> _EXERCISE_
Only the lines from the start of the entries up to and including the line with "The height and width of the screenshot is (1637, 1337)." should be written out, exactly as they stand.

> _EXCERPTED RECORDS_
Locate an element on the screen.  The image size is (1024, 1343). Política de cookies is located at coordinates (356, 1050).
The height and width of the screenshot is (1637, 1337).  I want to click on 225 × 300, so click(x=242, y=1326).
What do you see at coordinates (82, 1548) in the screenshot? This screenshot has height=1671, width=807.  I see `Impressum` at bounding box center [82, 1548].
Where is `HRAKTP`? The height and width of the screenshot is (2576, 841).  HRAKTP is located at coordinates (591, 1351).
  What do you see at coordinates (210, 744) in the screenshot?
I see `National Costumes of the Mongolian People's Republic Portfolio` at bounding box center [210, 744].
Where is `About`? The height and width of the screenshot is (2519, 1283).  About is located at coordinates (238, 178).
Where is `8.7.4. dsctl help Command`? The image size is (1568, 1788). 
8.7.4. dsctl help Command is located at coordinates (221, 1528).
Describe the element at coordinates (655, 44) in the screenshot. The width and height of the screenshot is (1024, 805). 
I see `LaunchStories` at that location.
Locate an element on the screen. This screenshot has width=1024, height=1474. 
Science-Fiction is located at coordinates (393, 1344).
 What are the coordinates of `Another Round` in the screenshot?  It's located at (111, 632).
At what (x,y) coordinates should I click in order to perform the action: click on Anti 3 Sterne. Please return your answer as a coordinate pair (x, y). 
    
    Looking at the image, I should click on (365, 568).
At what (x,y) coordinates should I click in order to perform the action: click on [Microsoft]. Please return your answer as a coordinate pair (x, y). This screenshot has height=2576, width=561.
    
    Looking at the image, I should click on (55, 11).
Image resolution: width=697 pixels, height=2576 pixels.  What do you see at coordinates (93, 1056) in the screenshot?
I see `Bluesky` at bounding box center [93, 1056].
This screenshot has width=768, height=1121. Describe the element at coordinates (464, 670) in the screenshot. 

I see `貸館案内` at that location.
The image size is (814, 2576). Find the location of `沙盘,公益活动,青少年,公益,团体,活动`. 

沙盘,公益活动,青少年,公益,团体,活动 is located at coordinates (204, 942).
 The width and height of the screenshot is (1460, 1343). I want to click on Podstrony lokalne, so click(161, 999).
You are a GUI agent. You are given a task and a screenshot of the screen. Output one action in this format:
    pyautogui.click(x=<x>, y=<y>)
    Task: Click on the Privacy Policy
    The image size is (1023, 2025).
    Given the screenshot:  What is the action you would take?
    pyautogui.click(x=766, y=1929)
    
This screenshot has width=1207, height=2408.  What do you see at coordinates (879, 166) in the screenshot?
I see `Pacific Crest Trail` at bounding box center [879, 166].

> _RESPONSE AREA_
Locate an element on the screen.  The image size is (1024, 1343). Política de cookies is located at coordinates (356, 1050).
The height and width of the screenshot is (1637, 1337).  I want to click on 225 × 300, so click(x=242, y=1326).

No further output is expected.